November 11, 2002

The eleventh hour of the eleventh day of the eleventh month

It is now 84 years since the guns fell silent that morning on the Western Front. How many witnesses remain? They were my grandparents' generation, as real to me as my grandparents themselves. It is strange to think that the First World War will be as remote to my children as the American Civil War is to me.

When I was a boy we took a family trip through France. It was the summer of 1967. You travel around Europe nowadays and you still see seats on buses and trains reserved for the casualties of war, but back then those seats were really needed. Elderly amputees were as ubiquitous as the war memorials at the center of every village and town.

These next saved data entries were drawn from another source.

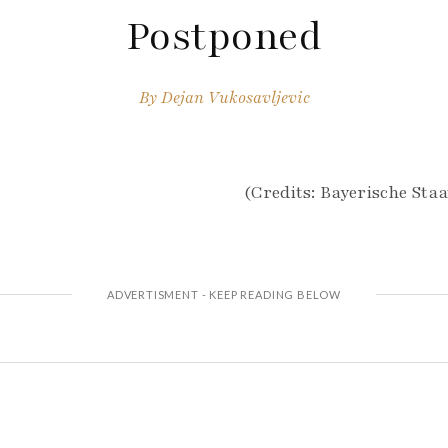
Postponed
By
Dejan Vukosavljevic
(Credits: Bayerische Staa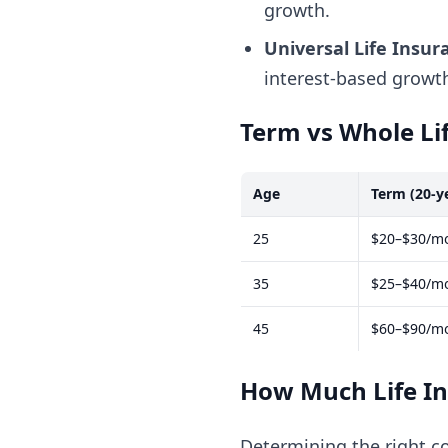
growth.
Universal Life Insur
interest-based growt
Term vs Whole Li
Age
Term (20-y
25
$20–$30/m
35
$25–$40/m
45
$60–$90/m
How Much Life I
Determining the right 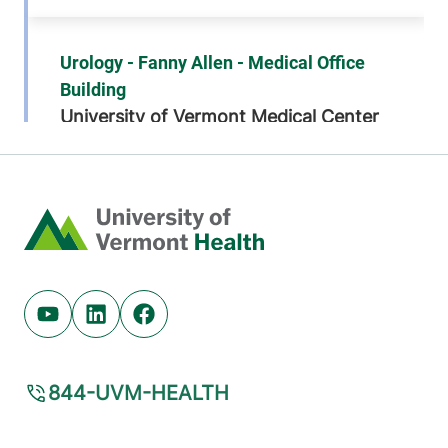
Urology - Fanny Allen - Medical Office
Building
University of Vermont Medical Center
792 College
802-847-6400
Parkway
Suite 302
Home
Colchester
,
VT
05446-3052
View location details
Get directions
Youtube (opens in new tab)
Linkedin (opens in new tab)
Facebook (opens in new tab)
844-UVM-HEALTH
Urology
University of Vermont Medical Center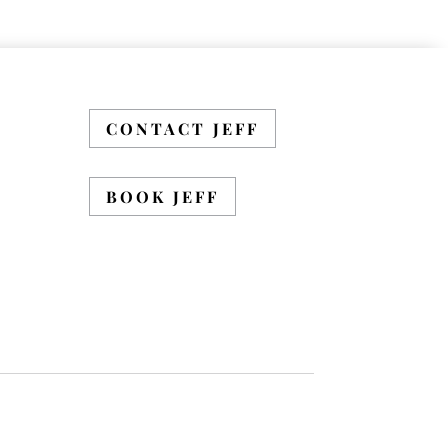
CONTACT JEFF
BOOK JEFF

We visited the Normandy beaches and the vast military cemeteries, the great ossuary of Verdun, the destroyed town of Fleury, where the woods were fenced off with signs warning of unexploded munitions beyond. In many cities there were still empty, rubble-strewn lots, 22 years on.

Pretty much everything in Europe has been rebuilt now, excepting the odd gutted monument left alone as a memorial (but even some of them are now being reconstructed, the time for remembrance apparently having run its course). In Flanders the land has been replanted and is once again under the plow; preservation of battlefields that were sacred soil a generation ago is now a rearguard action, fought largely by foreign veterans' groups.

I wonder what my grandmother would think. She lost her beloved brother on the Western Front, yet was never one to favor the dead over the living. Those of us who were born later need our reminders, however. When my children are a bit older, I too will take them to France, and to Flanders fields.